▶ Activity
The finished copy must match the records exactly, except that it contains no pictures.

▶ Supplied data
******

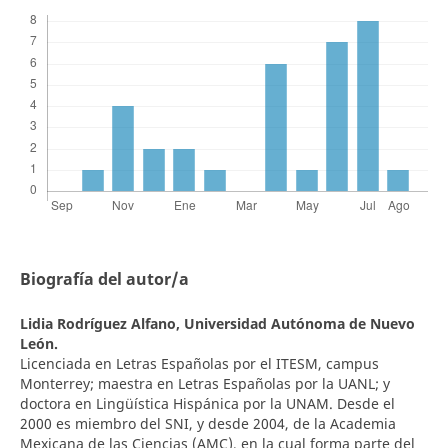
Biografía del autor/a
Lidia Rodríguez Alfano,
Universidad Autónoma de Nuevo
León.
Licenciada en Letras Españolas por el ITESM, campus
Monterrey; maestra en Letras Españolas por la UANL; y
doctora en Lingüística Hispánica por la UNAM. Desde el
2000 es miembro del SNI, y desde 2004, de la Academia
Mexicana de las Ciencias (AMC), en la cual forma parte del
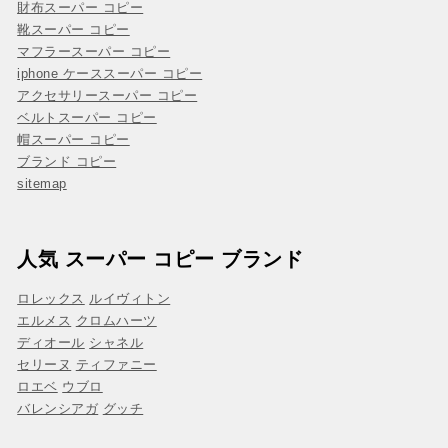
財布スーパー コピー
靴スーパー コピー
マフラースーパー コピー
iphone ケーススーパー コピー
アクセサリースーパー コピー
ベルトスーパー コピー
帽スーパー コピー
ブランド コピー
sitemap
人気 スーパー コピー ブランド
ロレックス
ルイヴィトン
エルメス
クロムハーツ
ディオール
シャネル
セリーヌ
ティファニー
ロエベ
ウブロ
バレンシアガ
グッチ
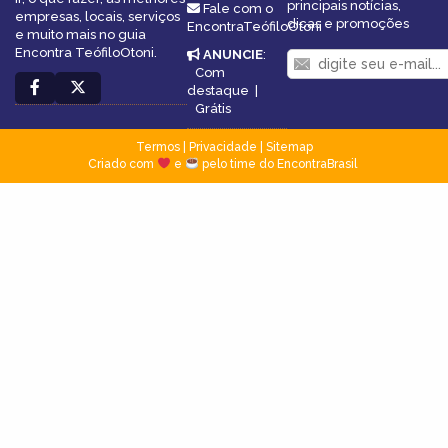
principais notícias,
Fale com o
empresas, locais, serviços
dicas e promoções
EncontraTeófiloOtoni
e muito mais no guia
Encontra TeófiloOtoni.
ANUNCIE
:
Com
destaque
|
Grátis
Termos
|
Privacidade
|
Sitemap
Criado com
e
pelo time do EncontraBrasil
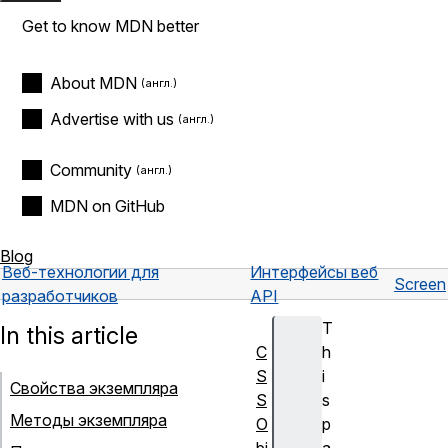
Get to know MDN better
About MDN
Advertise with us
Community
MDN on GitHub
Blog
Веб-технологии для
Интерфейсы веб
Screen
разработчиков
API
T
In this article
C
h
S
i
Свойства экземпляра
S
s
Методы экземпляра
O
p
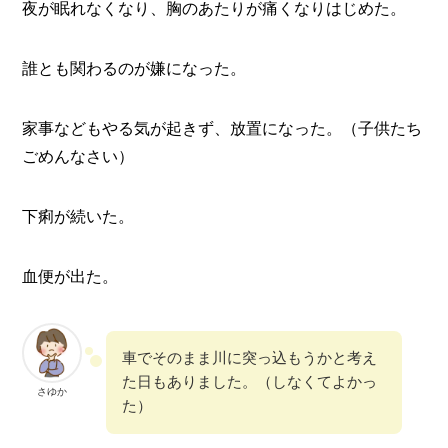
夜が眠れなくなり、胸のあたりが痛くなりはじめた。
誰とも関わるのが嫌になった。
家事などもやる気が起きず、放置になった。（子供たち
ごめんなさい）
下痢が続いた。
血便が出た。
車でそのまま川に突っ込もうかと考え
た日もありました。（しなくてよかっ
さゆか
た）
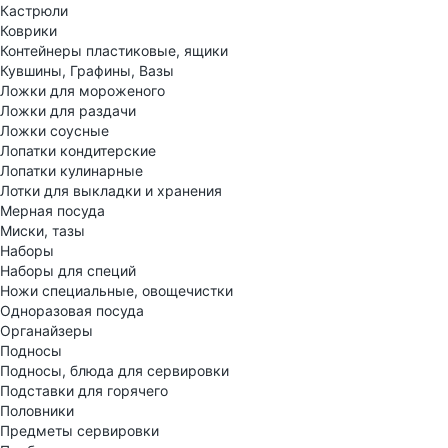
Кастрюли
Коврики
Контейнеры пластиковые, ящики
Кувшины, Графины, Вазы
Ложки для мороженого
Ложки для раздачи
Ложки соусные
Лопатки кондитерские
Лопатки кулинарные
Лотки для выкладки и хранения
Мерная посуда
Миски, тазы
Наборы
Наборы для специй
Ножи специальные, овощечистки
Одноразовая посуда
Органайзеры
Подносы
Подносы, блюда для сервировки
Подставки для горячего
Половники
Предметы сервировки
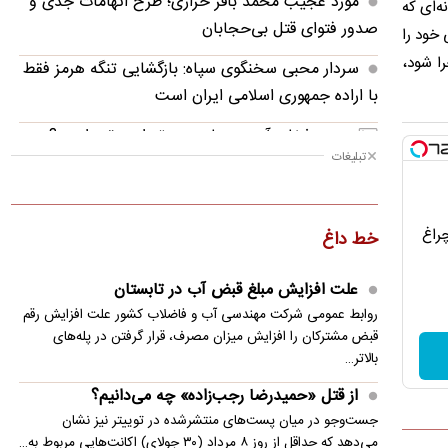
مورد عجیب محمد باقر خرازی؛ طرح اتهامات جدی و
ونه‌ای که
صدور فتوای قتل بی‌حجابان
ی خود را
را شود،
سردار محبی سخنگوی سپاه: بازگشایی تنگه‌ هرمز فقط
با اراده جمهوری اسلامی ایران است
حجم ذخایر آب سدهای مهم تهران چقدر است؟
تبلیغات
مورد عجیب دینار عراق بعد از اربعین ۱۴۰۵
از قتل «حمیدرضا رجب‌زاده» چه می‌دانیم؟
چراغ
خط داغ
صدور ۱۰ فقره حکم قصاص برای کلثوم اکبری/ پرونده
در انتظار بررسی دیوان عالی کشور
علت افزایش مبلغ قبض آب در تابستان
روابط عمومی شرکت مهندسی آب و فاضلاب کشور علت افزایش رقم
لحظه انفجار مرگبار در جرمانا سوریه
قبض مشترکان را افزایش میزان مصرف، قرار گرفتن در پله‌های
بالاتر…
آخرین وضعیت ساختمان‌های آسیب‌دیده در جنگ/
آغاز ساخت پارکینگ - پناهگاه‌ها در تهران
از قتل «حمیدرضا رجب‌زاده» چه می‌دانیم؟
جست‌وجو در میان پست‌های منتشرشده در توییتر نیز نشان
حضور یک هما بر سر لاشه‌ کل وحشی
می‌دهد که حداقل از روز ۸ مرداد (۳۰ جولای) اکانت‌هایی مربوط به…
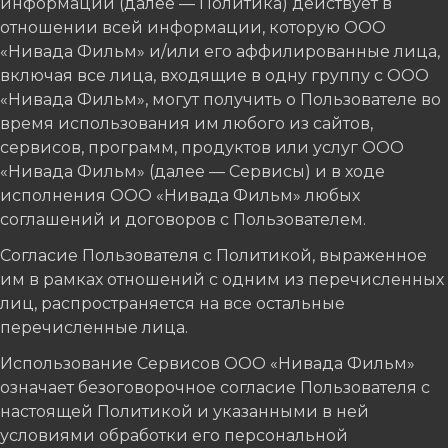
информации (далее — Политика) действует в
отношении всей информации, которую ООО
«Нивада Фильм» и/или его аффилированные лица,
включая все лица, входящие в одну группу с ООО
«Нивада Фильм», могут получить о Пользователе во
время использования им любого из сайтов,
сервисов, программ, продуктов или услуг ООО
«Нивада Фильм» (далее — Сервисы) и в ходе
исполнения ООО «Нивада Фильм» любых
соглашений и договоров с Пользователем.
Согласие Пользователя с Политикой, выраженное
им в рамках отношений с одним из перечисленных
лиц, распространяется на все остальные
перечисленные лица.
Использование Сервисов ООО «Нивада Фильм»
означает безоговорочное согласие Пользователя с
настоящей Политикой и указанными в ней
условиями обработки его персональной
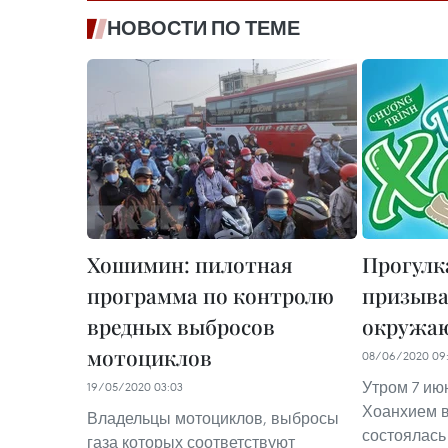
НОВОСТИ ПО ТЕМЕ
Хошимин: пилотная
Прогулк
программа по контролю
призыва
вредных выбросов
окружа
мотоциклов
08/06/2020 09
Утром 7 ию
19/05/2020 03:03
Хоанхием в
Владельцы мотоциклов, выбросы
состоялась
газа которых соответствуют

******

▶ Output
Biografía del autor/a
Lidia Rodríguez Alfano,
Universidad Autónoma de Nuevo
León.
Licenciada en Letras Españolas por el ITESM, campus
Monterrey; maestra en Letras Españolas por la UANL; y
doctora en Lingüística Hispánica por la UNAM. Desde el
2000 es miembro del SNI, y desde 2004, de la Academia
Mexicana de las Ciencias (AMC), en la cual forma parte del
財布スーパー コピー
靴スーパー コピー
マフラースーパー コピー
iphone ケーススーパー コピー
アクセサリースーパー コピー
ベルトスーパー コピー
帽スーパー コピー
ブランド コピー
sitemap
人気 スーパー コピー ブランド
ロレックス
ルイヴィトン
エルメス
クロムハーツ
ディオール
シャネル
セリーヌ
ティファニー
ロエベ
ウブロ
バレンシアガ
グッチ
principais notícias,
Fale com o
empresas, locais, serviços
dicas e promoções
EncontraTeófiloOtoni
e muito mais no guia
Encontra TeófiloOtoni.
ANUNCIE
:
Com
destaque
|
Grátis
Termos
|
Privacidade
|
Sitemap
Criado com
e
pelo time do EncontraBrasil
Get to know MDN better
About MDN
Advertise with us
Community
MDN on GitHub
Blog
Веб-технологии для
Интерфейсы веб
Screen
разработчиков
API
T
In this article
C
h
S
i
Свойства экземпляра
S
s
Методы экземпляра
O
p
夜が眠れなくなり、胸のあたりが痛くなりはじめた。
誰とも関わるのが嫌になった。
家事などもやる気が起きず、放置になった。（子供たち
ごめんなさい）
下痢が続いた。
血便が出た。
車でそのまま川に突っ込もうかと考え
た日もありました。（しなくてよかっ
さゆか
た）
Кастрюли
Коврики
Контейнеры пластиковые, ящики
Кувшины, Графины, Вазы
Ложки для мороженого
Ложки для раздачи
Ложки соусные
Лопатки кондитерские
Лопатки кулинарные
Лотки для выкладки и хранения
Мерная посуда
Миски, тазы
Наборы
Наборы для специй
Ножи специальные, овощечистки
Одноразовая посуда
Органайзеры
Подносы
Подносы, блюда для сервировки
Подставки для горячего
Половники
Предметы сервировки
مورد عجیب محمد باقر خرازی؛ طرح اتهامات جدی و
ونه‌ای که
صدور فتوای قتل بی‌حجابان
ی خود را
را شود،
سردار محبی سخنگوی سپاه: بازگشایی تنگه‌ هرمز فقط
با اراده جمهوری اسلامی ایران است
حجم ذخایر آب سدهای مهم تهران چقدر است؟
تبلیغات
مورد عجیب دینار عراق بعد از اربعین ۱۴۰۵
از قتل «حمیدرضا رجب‌زاده» چه می‌دانیم؟
چراغ
خط داغ
صدور ۱۰ فقره حکم قصاص برای کلثوم اکبری/ پرونده
در انتظار بررسی دیوان عالی کشور
علت افزایش مبلغ قبض آب در تابستان
روابط عمومی شرکت مهندسی آب و فاضلاب کشور علت افزایش رقم
لحظه انفجار مرگبار در جرمانا سوریه
قبض مشترکان را افزایش میزان مصرف، قرار گرفتن در پله‌های
بالاتر…
آخرین وضعیت ساختمان‌های آسیب‌دیده در جنگ/
آغاز ساخت پارکینگ - پناهگاه‌ها در تهران
از قتل «حمیدرضا رجب‌زاده» چه می‌دانیم؟
جست‌وجو در میان پست‌های منتشرشده در توییتر نیز نشان
حضور یک هما بر سر لاشه‌ کل وحشی
می‌دهد که حداقل از روز ۸ مرداد (۳۰ جولای) اکانت‌هایی مربوط به…
информации (далее — Политика) действует в
отношении всей информации, которую ООО
«Нивада Фильм» и/или его аффилированные лица,
включая все лица, входящие в одну группу с ООО
«Нивада Фильм», могут получить о Пользователе во
время использования им любого из сайтов,
сервисов, программ, продуктов или услуг ООО
«Нивада Фильм» (далее — Сервисы) и в ходе
исполнения ООО «Нивада Фильм» любых
соглашений и договоров с Пользователем.
Согласие Пользователя с Политикой, выраженное
им в рамках отношений с одним из перечисленных
лиц, распространяется на все остальные
перечисленные лица.
Использование Сервисов ООО «Нивада Фильм»
означает безоговорочное согласие Пользователя с
настоящей Политикой и указанными в ней
условиями обработки его персональной
НОВОСТИ ПО ТЕМЕ
Хошимин: пилотная
Прогулк
программа по контролю
призыва
вредных выбросов
окружа
мотоциклов
08/06/2020 09
Утром 7 ию
19/05/2020 03:03
Хоанхием в
Владельцы мотоциклов, выбросы
состоялась
газа которых соответствуют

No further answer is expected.